PAYOLA SETTLEMENT SETS NEW SONY BMG PROMOTION GUIDELINES
Lon Helton and Chuck Aly – Radio and Records
R&R has obtained a copy of what appears to be the Assurance and Stipulation agreement between the office of New York State Attorney General Eliot Spitzer and Sony BMG regarding the company's recent $10 million settlement over improper radio-promotion practices. Business reforms detailed in the agreement establish concrete parameters for the label group's promotion efforts. Specifically, Sony BMG must notify airplay monitoring companies including Mediabase 24/7 (used by R&R) and Broadcast Data Systems in advance that purchased airplay — including spin programs, advertising and paid spins — is not intended for detection. For syndicated radio advertising, the company is further obligated to ensure front and back announcing of the airplay as paid for by Sony BMG.
Standards for disclosure, documentation and the use of independent promoters are also outlined. Among the stipulations: Sony BMG is prohibited from any "explicit or implicit exchange, agreement or understanding to obtain airplay or increase airplay." Further, the distribution of cash, gift cards, gift certificates or other monetary payment to radio, radio employees or contest winner is prohibited. Purchasing airplay via spin program, paid spins or advertising is not permissible for the purpose of generating spin detections.

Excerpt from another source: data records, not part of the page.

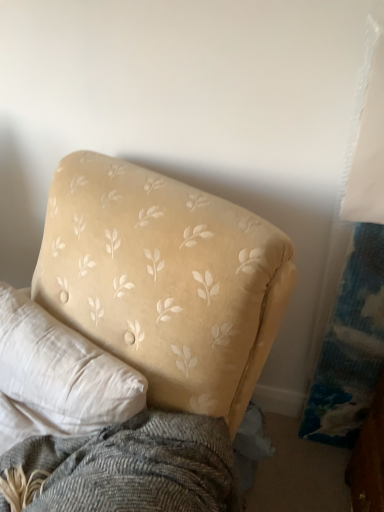 Question: Is velvet yellow couch at upper left positioned behind beige fabric pillow at upper left?

Choices:
 (A) no
 (B) yes

Answer: (A)

Question: Is velvet yellow couch at upper left closer to the viewer compared to beige fabric pillow at upper left?

Choices:
 (A) yes
 (B) no

Answer: (A)

Question: From a real-world perspective, is velvet yellow couch at upper left beneath beige fabric pillow at upper left?

Choices:
 (A) no
 (B) yes

Answer: (B)

Question: Is velvet yellow couch at upper left shorter than beige fabric pillow at upper left?

Choices:
 (A) yes
 (B) no

Answer: (B)

Question: Does velvet yellow couch at upper left appear on the left side of beige fabric pillow at upper left?

Choices:
 (A) no
 (B) yes

Answer: (A)

Question: Is velvet yellow couch at upper left outside beige fabric pillow at upper left?

Choices:
 (A) no
 (B) yes

Answer: (B)

Question: From the image's perspective, does beige fabric pillow at upper left appear lower than velvet yellow couch at upper left?

Choices:
 (A) no
 (B) yes

Answer: (A)

Question: Can you confirm if beige fabric pillow at upper left is taller than velvet yellow couch at upper left?

Choices:
 (A) no
 (B) yes

Answer: (A)

Question: From a real-world perspective, is beige fabric pillow at upper left positioned over velvet yellow couch at upper left based on gravity?

Choices:
 (A) yes
 (B) no

Answer: (A)

Question: Considering the relative sizes of beige fabric pillow at upper left and velvet yellow couch at upper left in the image provided, is beige fabric pillow at upper left shorter than velvet yellow couch at upper left?

Choices:
 (A) yes
 (B) no

Answer: (A)

Question: Is beige fabric pillow at upper left far away from velvet yellow couch at upper left?

Choices:
 (A) no
 (B) yes

Answer: (A)

Question: Is beige fabric pillow at upper left to the right of velvet yellow couch at upper left from the viewer's perspective?

Choices:
 (A) yes
 (B) no

Answer: (B)

Question: Considering their positions, is velvet yellow couch at upper left located in front of or behind beige fabric pillow at upper left?

Choices:
 (A) behind
 (B) front

Answer: (B) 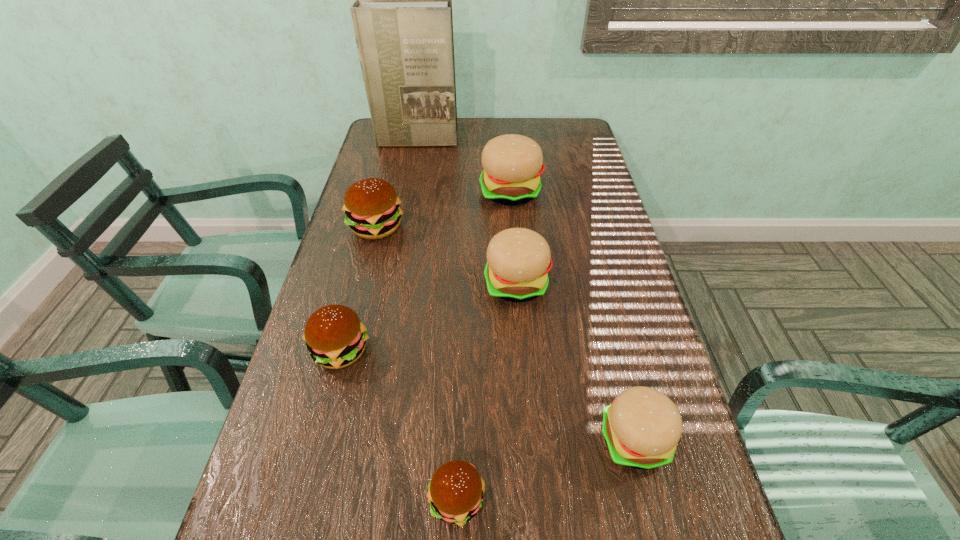 Locate an element on the screen. This screenshot has height=540, width=960. vacant region between the shortest hamburger and the fourth farthest hamburger is located at coordinates (398, 425).

Where is `vacant region between the second farthest brown hamburger and the fourth nearest object`? This screenshot has height=540, width=960. vacant region between the second farthest brown hamburger and the fourth nearest object is located at coordinates (429, 317).

The height and width of the screenshot is (540, 960). I want to click on vacant space in between the second biggest beige hamburger and the second nearest brown hamburger, so click(429, 317).

Identify which object is located as the third nearest to the second biggest beige hamburger. Please provide its 2D coordinates. Your answer should be formatted as a tuple, i.e. [(x, y)], where the tuple contains the x and y coordinates of a point satisfying the conditions above.

[(335, 337)]

Locate which object is the third closest to the phonebook. Please provide its 2D coordinates. Your answer should be formatted as a tuple, i.e. [(x, y)], where the tuple contains the x and y coordinates of a point satisfying the conditions above.

[(518, 260)]

This screenshot has height=540, width=960. In order to click on hamburger object that ranks as the second closest to the phonebook in this screenshot , I will do `click(371, 205)`.

Where is `the third closest hamburger relative to the shortest hamburger`? The height and width of the screenshot is (540, 960). the third closest hamburger relative to the shortest hamburger is located at coordinates (518, 260).

This screenshot has width=960, height=540. I want to click on beige hamburger that stands as the closest to the rightmost brown hamburger, so click(x=641, y=428).

Select which beige hamburger is the second closest to the third nearest object. Please provide its 2D coordinates. Your answer should be formatted as a tuple, i.e. [(x, y)], where the tuple contains the x and y coordinates of a point satisfying the conditions above.

[(641, 428)]

At what (x,y) coordinates should I click in order to perform the action: click on the third closest brown hamburger to the rightmost hamburger. Please return your answer as a coordinate pair (x, y). The image size is (960, 540). Looking at the image, I should click on (371, 205). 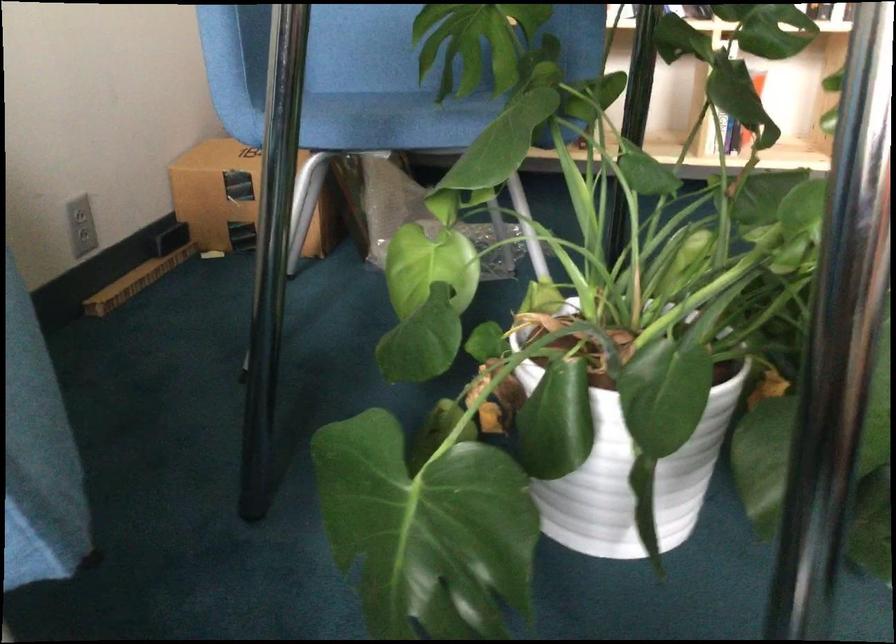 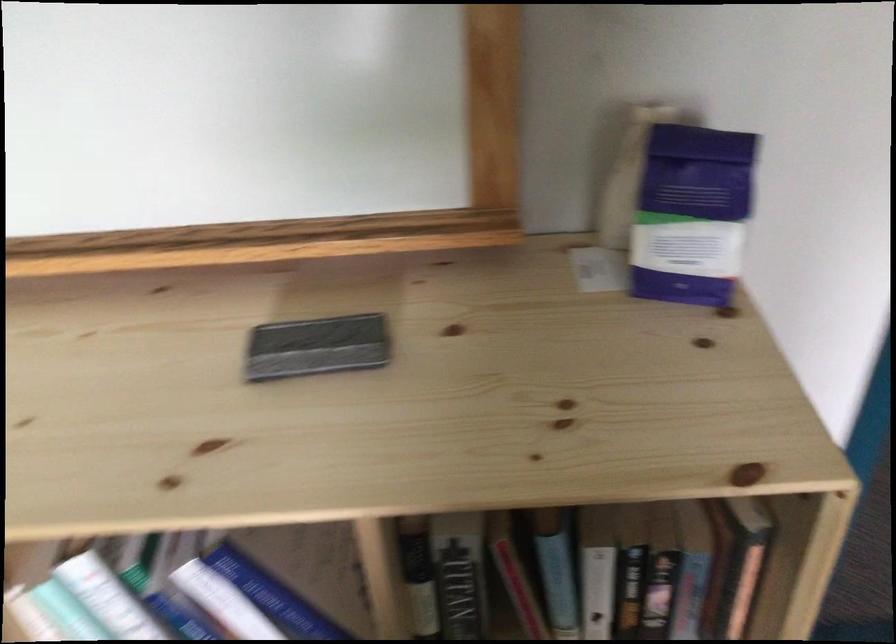 In a continuous first-person perspective shot, in which direction is the camera moving?

The cameraman moved toward right, forward.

Among the other items Sony BMG is allowed to do under the agreement is provide contests and giveaways to stations, provided they are not intended for employees or their relatives. Artist performances may be arranged for and subsidized by the company. In terms of direct interaction with radio employees, Sony BMG is restricted to activities intended solely for "familiarizing radio employees with Sony BMG music." This includes up to 20 copies of each CD, up to 20 concert tickets per year per station, modest personal gifts up to $150 per year per recipient, meals and entertainment capped at $150 per event and reasonable travel and lodging expenses to as many as 20 live performance events per station per year.
Detailed disclosure and documentation guidelines require Sony BMG to obtain letters signed by the GM, licensee, owner or an "authorized senior executive other than a member of the programming personnel of the radio station" stipulating that any giveaway will not go to station employees or their relatives, that Sony BMG's payment for the items will be announced on air, and that the station is not increasing Sony BMG airplay in return for the giveaway.
Additionally, independent promoters hired by Sony BMG will be required to sign an agreement binding them to the same guidelines facing the company's in-house promotion staffs. Also, Sony BMG is prohibited from providing anything of value to independents that is intended for a radio station, nor will it reimburse independents for items of value given to a station. Further, independents must certify in writing on a quarterly basis that they agree to continue to be bound by the guidelines set forth by the Assurance and Stipulation agreement.
Other provisions extend similar rules to Sony BMG's interaction with television: the company must hire a compliance officer, who will submit annual reports to the Sony BMG board and Spitzer's office for the next five years. The music company will also be required to establish a database of all expenditures made by Sony BMG in connection with radio. According to the agreement, the database shall "track and generate reports by radio station or radio program[s]" and "be readily searchable by the categories of expense set forth in [the agreement]."